Monday, August 31, 2009

The Beginner's Mind

“A new idea is delicate. It can be killed by a sneer or a yawn; it can be stabbed to death by a joke or worried to death by a frown on the right person’s brow.”

Bruce Lund is the owner/founder of Lund and Company Innovation, a toy design and product invention company (inventors of Tickle Me Elmo). His company is dedicated to the proposition that toys are profoundly important. Great toys teach, entertain, surprise, inspire and invite inquiry.

Mr. Lund wrote this blog and I thought it was so good, I wanted to share it with you. Normally, I post a brief quote and then comment on it, but in this case, I’m passing on his blog in its entirety without comment . . . there’s nothing I could say that would improve or clarify what he has written. I hope you enjoy it as much as I did.

Bruce Lund on The Beginner’s Mind

In our work, we have to have the ‘Beginner's Mind’, that innocent state of mind - a way of thinking and believing that all things are possible. I had forgotten that term. The Beginner's Mind does not know what cannot be done, and thus all things become possible.

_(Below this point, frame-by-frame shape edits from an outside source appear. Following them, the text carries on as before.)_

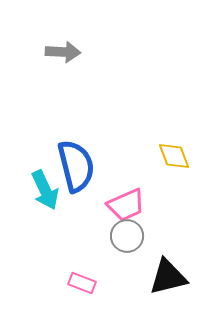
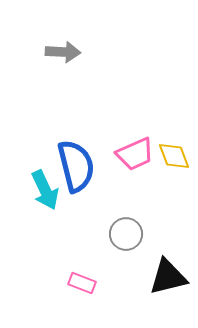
pink trapezoid: moved 9 px right, 51 px up
gray circle: moved 1 px left, 2 px up
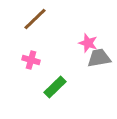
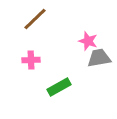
pink star: moved 2 px up
pink cross: rotated 18 degrees counterclockwise
green rectangle: moved 4 px right; rotated 15 degrees clockwise
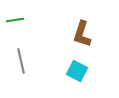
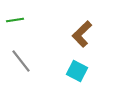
brown L-shape: rotated 28 degrees clockwise
gray line: rotated 25 degrees counterclockwise
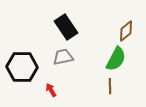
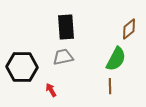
black rectangle: rotated 30 degrees clockwise
brown diamond: moved 3 px right, 2 px up
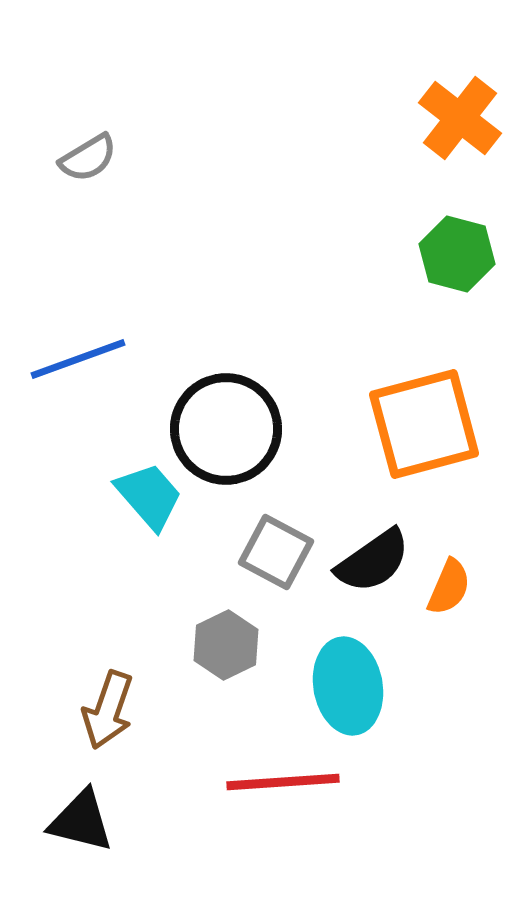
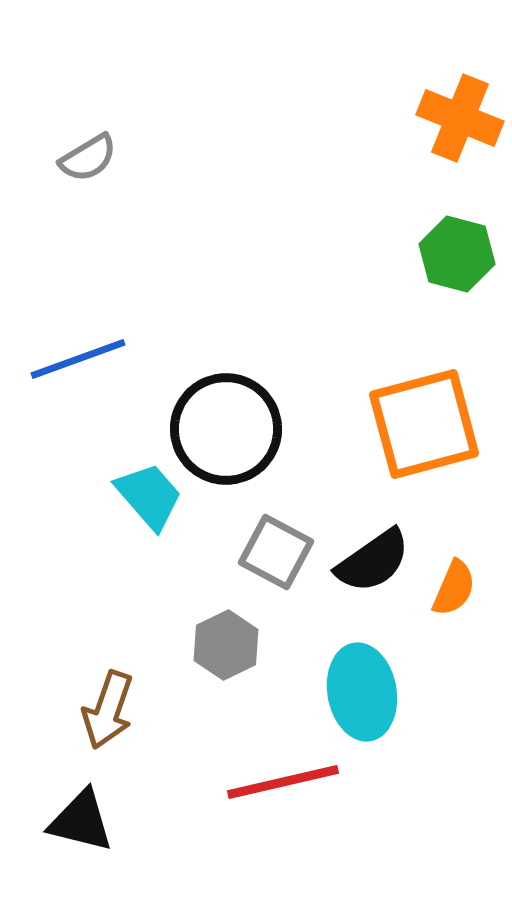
orange cross: rotated 16 degrees counterclockwise
orange semicircle: moved 5 px right, 1 px down
cyan ellipse: moved 14 px right, 6 px down
red line: rotated 9 degrees counterclockwise
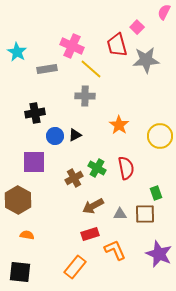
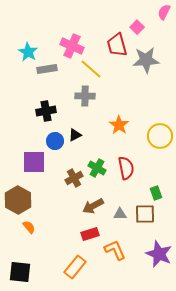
cyan star: moved 11 px right
black cross: moved 11 px right, 2 px up
blue circle: moved 5 px down
orange semicircle: moved 2 px right, 8 px up; rotated 40 degrees clockwise
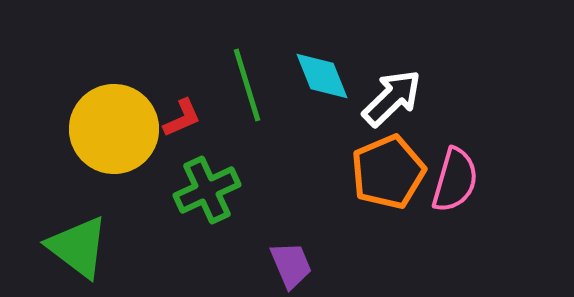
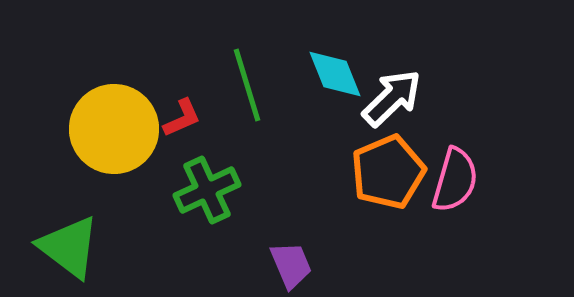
cyan diamond: moved 13 px right, 2 px up
green triangle: moved 9 px left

Typically, as we age and learn, we develop this acute sense of what can’t be done, what is impossible. We become clever, logical, and incisive in our thinking and we begin to start demonstrating to others how smart we are at perceiving what won’t work. Most all of the designers I have worked with over these last 25 years have been keen to explain to me why ideas I suggest will not or cannot work. I am always entertained by their explanations and often frustrated, I will admit. But of course, they are on the threshold of discovering the processes of invention. These processes make the unlikely possible, and on occasion, the impossible possible. But only if you can approach the work with the Beginner’s Mind.

When we take on a project that we do not believe can work, we will always be right - and it won’t work. It is a tribute to the designers, inventors, and tinkerers who have been successful contributors to our team that they have been able set aside their inborn, natural critic to undertake projects without pre-judgment of the likely outcome. In doing so, they are often surprised at what they accomplish.

There is a special joy in making something that one didn’t think could be made, in doing something one didn’t believe could be done. We do that time and again because we are willing to believe all things are possible with the innocence of thought, the absence of doubt, the suspension of disbelief . . . the Beginner's Mind.